Abstract
Participatory policies seeking to foster active citizenship continue to be dominated by a territorial imagination. Yet, the world where people identify and perform as citizens is spatially multifarious. This article engages with the tension between territorially grounded perceptions and relational modes of practicing political agency. Studying empirically the Finnish child and youth policies, we address jointly the participatory obligations that municipalities strive to fulfill, and the spatial attachments that children and young people establish in their lived worlds. To this end, we introduce the concept of lived citizenship as an interface where the territorially-bound public administration and the plurality of spatial attachments characteristic to transnational living may meet. We conclude by proposing a re-grounding of lived citizenship in both topological and topographical terms as an improvement in theoretical understanding of mundane political agency and as a step towards more proficient participatory policies.
Acknowledgements
We are grateful to the editors and the two anonymous referees for their engaged and helpful comments and suggestions. Special thanks to Elina Stenvall for participating in the ethnographic fieldwork.
Notes
1. For a detailed account on the national system, please visit our previous publications.
2. The platforms represent different scalar dimension, namely ‘The World,’ ‘The Continent,’ ‘The Nation,’ ‘The Region,’ ‘The City,’ and ‘The School Neighborhood.’ The concept of scale is used throughout the article in the political geographical sense, and not with reference to cartography.
3. Income differentials in Finland are smaller than the European average. In 2010, the average income of the highest-income decile was 5.3-fold that of the lowest-income decile and Gini index 25.8 (European average 30.7), while in the countries with the highest income differentials the highest-income decile was more than tenfold. The ‘middle-class childhoods’ we studied can hence be outlined as ‘normal childhoods’.
4. For all Finnish acts and decrees mentioned in this article, translations can be found at the Finlex Data Bank (http://www.finlex.fi/en/laki/kaannokset/).
5. Schooling is strongly state-promoted in Finland by free education, broad network of public institutes, and various subsidies. From kindergarten to senior high and vocational schools, most of the population is involved in pedagogical institutions.
6. The comparative EU Kids Online study has made explicit that Finnish children's use and exposure to virtual media is of high level.

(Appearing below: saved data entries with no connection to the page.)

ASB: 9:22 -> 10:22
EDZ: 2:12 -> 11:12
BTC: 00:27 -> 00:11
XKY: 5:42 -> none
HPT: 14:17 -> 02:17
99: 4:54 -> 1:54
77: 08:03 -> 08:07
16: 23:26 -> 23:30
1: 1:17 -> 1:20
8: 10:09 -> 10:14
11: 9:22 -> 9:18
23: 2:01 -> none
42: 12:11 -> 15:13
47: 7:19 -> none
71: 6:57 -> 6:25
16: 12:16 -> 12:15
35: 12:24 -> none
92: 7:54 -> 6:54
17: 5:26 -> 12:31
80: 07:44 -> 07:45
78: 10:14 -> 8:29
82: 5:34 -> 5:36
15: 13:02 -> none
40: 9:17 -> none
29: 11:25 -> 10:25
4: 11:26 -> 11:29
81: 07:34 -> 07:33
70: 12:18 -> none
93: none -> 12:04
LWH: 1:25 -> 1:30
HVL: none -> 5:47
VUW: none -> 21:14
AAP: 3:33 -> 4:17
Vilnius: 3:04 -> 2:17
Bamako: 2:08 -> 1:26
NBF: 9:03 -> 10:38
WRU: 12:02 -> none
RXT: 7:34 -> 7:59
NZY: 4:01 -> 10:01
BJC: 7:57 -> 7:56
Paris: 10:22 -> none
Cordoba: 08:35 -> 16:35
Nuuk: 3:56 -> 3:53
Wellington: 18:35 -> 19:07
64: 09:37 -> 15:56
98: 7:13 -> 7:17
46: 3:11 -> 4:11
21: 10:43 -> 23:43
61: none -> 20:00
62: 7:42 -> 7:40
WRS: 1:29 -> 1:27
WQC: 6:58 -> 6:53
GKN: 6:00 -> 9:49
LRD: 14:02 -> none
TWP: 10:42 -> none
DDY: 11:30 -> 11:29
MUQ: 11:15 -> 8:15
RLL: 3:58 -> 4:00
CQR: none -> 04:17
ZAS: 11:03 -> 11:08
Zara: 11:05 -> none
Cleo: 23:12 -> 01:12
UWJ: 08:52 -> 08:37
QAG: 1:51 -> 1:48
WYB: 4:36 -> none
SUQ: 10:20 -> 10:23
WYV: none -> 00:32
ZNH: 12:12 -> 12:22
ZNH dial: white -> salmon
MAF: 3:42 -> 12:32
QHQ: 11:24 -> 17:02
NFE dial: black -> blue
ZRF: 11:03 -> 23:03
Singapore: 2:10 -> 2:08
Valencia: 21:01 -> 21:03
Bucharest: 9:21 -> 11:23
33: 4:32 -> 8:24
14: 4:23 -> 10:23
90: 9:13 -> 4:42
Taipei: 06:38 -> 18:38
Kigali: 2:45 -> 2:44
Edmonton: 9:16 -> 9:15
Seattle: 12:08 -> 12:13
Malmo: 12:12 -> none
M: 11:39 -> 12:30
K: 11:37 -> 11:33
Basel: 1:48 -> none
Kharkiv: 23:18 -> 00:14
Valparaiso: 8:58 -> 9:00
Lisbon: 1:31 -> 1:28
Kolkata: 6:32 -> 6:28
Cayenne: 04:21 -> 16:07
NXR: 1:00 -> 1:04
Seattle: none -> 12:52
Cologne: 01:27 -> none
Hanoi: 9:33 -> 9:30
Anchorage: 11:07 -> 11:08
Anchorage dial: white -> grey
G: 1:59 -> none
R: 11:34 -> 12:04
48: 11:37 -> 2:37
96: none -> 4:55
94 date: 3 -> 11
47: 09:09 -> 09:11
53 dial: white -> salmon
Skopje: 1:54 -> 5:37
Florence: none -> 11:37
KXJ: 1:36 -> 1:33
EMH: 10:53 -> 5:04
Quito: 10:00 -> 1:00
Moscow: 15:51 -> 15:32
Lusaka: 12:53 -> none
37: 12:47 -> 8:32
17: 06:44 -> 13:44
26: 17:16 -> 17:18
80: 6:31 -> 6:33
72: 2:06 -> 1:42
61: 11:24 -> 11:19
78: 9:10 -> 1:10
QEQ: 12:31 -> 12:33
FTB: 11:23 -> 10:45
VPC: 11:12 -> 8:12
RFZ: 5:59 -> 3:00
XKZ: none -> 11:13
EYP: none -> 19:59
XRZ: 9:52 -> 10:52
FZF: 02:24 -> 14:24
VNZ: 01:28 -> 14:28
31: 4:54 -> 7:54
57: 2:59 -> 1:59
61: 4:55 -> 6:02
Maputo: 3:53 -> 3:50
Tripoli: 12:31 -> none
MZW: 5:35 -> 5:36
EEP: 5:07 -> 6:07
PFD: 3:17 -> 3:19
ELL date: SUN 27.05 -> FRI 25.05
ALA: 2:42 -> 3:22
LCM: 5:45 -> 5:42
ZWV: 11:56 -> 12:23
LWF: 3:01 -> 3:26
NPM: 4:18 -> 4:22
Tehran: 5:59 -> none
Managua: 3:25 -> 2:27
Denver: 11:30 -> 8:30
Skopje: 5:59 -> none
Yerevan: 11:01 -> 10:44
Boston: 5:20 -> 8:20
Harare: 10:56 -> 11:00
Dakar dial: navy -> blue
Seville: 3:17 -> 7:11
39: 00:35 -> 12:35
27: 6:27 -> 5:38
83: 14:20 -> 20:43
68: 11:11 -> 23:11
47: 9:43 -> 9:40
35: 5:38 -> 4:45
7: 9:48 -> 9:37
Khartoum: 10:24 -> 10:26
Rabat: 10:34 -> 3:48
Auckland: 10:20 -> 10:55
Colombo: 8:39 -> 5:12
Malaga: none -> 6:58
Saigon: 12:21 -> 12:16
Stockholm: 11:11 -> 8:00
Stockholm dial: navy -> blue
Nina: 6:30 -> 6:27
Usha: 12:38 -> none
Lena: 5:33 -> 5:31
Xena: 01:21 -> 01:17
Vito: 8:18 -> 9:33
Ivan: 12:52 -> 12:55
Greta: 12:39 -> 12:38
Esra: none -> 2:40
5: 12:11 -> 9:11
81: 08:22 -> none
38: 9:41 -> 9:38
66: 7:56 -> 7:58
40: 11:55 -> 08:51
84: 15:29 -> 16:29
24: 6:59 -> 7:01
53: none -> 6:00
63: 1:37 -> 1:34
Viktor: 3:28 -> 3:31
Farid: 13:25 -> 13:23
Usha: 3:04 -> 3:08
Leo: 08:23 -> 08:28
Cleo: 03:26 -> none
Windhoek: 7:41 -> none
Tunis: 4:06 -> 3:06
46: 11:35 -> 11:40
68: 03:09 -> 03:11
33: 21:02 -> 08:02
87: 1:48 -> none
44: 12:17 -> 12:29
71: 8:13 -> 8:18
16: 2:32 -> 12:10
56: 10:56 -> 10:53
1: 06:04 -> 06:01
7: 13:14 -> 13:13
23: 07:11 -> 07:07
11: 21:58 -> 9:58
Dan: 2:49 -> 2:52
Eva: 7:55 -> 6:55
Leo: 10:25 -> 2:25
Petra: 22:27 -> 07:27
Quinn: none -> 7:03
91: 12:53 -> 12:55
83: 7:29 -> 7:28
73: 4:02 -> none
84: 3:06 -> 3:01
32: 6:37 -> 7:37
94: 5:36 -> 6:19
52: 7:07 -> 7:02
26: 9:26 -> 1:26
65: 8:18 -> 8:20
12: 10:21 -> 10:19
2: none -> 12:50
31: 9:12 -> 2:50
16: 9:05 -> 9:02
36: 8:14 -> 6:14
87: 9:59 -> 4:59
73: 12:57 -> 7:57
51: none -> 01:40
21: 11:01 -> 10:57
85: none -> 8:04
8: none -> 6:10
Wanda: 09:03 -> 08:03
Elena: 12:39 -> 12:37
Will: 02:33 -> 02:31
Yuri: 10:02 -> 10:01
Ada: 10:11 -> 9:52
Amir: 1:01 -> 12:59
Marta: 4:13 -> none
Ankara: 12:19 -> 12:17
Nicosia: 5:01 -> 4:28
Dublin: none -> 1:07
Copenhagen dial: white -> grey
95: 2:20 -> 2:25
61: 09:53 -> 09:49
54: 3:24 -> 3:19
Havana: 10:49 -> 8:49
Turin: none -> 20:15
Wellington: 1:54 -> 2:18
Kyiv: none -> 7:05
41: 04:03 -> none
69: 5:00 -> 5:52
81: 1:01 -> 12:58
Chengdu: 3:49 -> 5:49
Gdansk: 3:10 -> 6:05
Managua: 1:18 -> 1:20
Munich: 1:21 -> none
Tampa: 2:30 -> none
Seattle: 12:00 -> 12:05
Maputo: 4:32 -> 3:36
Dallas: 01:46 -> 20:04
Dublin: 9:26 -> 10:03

Seventy-nine percent of Finnish children use the internet daily (European average 60%), with an average of 95 minutes online time (European average 88 minutes) (Haddon, Livingstone, and the EU Kids Online Network Citation2012).
7. Captions coded as (city/expert). All translations by the authors.
8. The expert interviews were conducted prior to the ethnographic study. The posed questions did not indicate in any way our presumptions concerning the matter, i.e. the interpretations are entirely their own.
9. Most importantly Netari that brings youth workers to social media environments, and Aloitekanava that provides children and youth opportunities to introduce bill's to their local government.